The Medical and Surgical History of the War of the Rebellion, 1861–65 (the MSHWR) was a United States Government Printing Office publication consisting of six volumes, issued between 1870 and 1888 and "prepared Under the Direction of Surgeon General United States Army, Joseph K. Barnes". The History was divided into three parts, each consisting of a medical history volume and a surgical history volume. The works detail tens of thousands of surgical cases and diseases occurring during the American Civil War (1861–1865).

==Contents==
The MSHWR included numerous statistical summaries relating to diseases, wounds, and deaths in both the Union and Confederate armies, almost all of the material formed from the reports of U.S. Army medical directors, surgeons, doctors, and hospital staff. The accounts are a basic source for medical data on the War and also comprise an important source of information relating to individual soldiers. The names of the surgeons who submitted these case studies are almost always included, so the books can be helpful in tracking where an individual surgeon was at various times.
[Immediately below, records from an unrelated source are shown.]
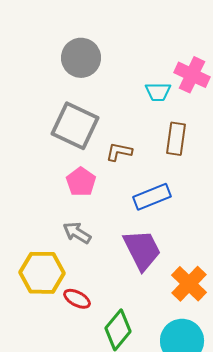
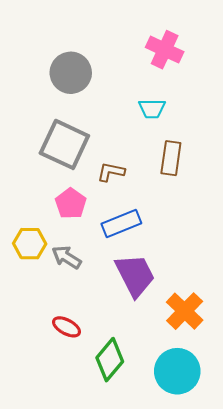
pink cross: (192, 75) -> (165, 50), moved
blue rectangle: (152, 197) -> (121, 224), moved
yellow hexagon: (42, 273) -> (30, 244), moved, size x0.7

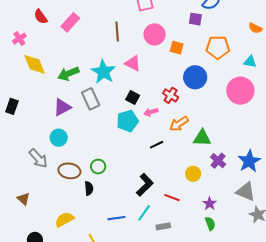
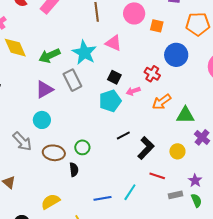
black line: (157, 145) -> (123, 136), moved
black L-shape: (145, 185) -> (146, 148), moved
gray rectangle: (163, 226) -> (176, 195), moved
Hundreds of etchings, wood engravings, charts, and tables, as well as many photographs and color plates (lithographs, chromolithographs, albumen photographs, heliotypes, and woodburytypes) accompany the approximately 3,000 pages of densely printed text. (Almost every reproductive process available at the time can be found somewhere within the six volumes.)

==Editions and reprints==
Publication of the MSHWR was preceded by publication of the Reports on the Extent and Nature of the Materials Available for the Preparation of a Medical and Surgical History of the Rebellion (Surgeon General's Office; War Department, J. B. Lippincott, 1865).

The MSHWR was reprinted (1990–1992) as The Medical and Surgical History of the Civil War (Broadfoot Publishing Company; editor, Dr. James I. ("Bud") Robertson, Jr., Alumni Professor of History, Virginia Polytechnic Institute and State University, Blacksburg, Virginia).
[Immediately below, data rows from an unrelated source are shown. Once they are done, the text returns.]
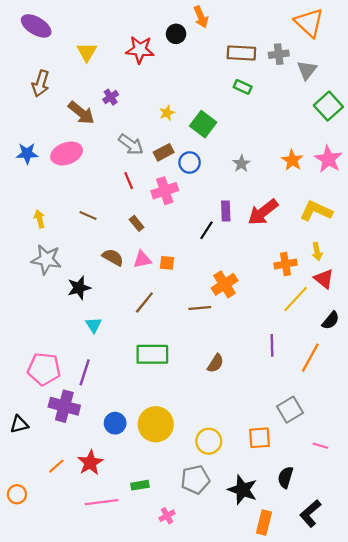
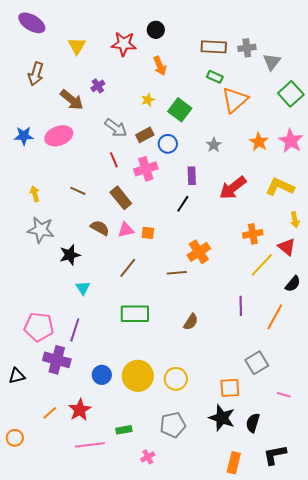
orange arrow: (201, 17) -> (160, 66), moved
orange triangle: (309, 23) -> (235, 100), moved, turned 36
purple rectangle: (226, 211) -> (192, 176), moved
brown rectangle: (137, 223) -> (121, 198), size x1.6
yellow arrow: (317, 252) -> (295, 220), moved
yellow circle: (209, 441) -> (176, 379), moved
black star: (243, 490) -> (222, 418), moved
black L-shape: (310, 513) -> (275, 455), turned 30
In addition to original printings and the reprinting, the MSHWR is also available on Compact Disc (CD) and on the internet/World Wide Web (see "External links").

==The volumes==
- Part I, Volume I: Medical History (1870)
Prepared under the direction of Joseph K. Barnes, Surgeon General, United States Army, by J.J. Woodward, Assistant Surgeon United States Army. Consists of a series of statistical tables summarizing the monthly reports made to the Surgeon General regarding the Sickness of the Army, Deaths, and Discharges and is arranged into two groups: Part I refers to "Sickness and Mortality of White Troops" and Part II to "Colored Troops."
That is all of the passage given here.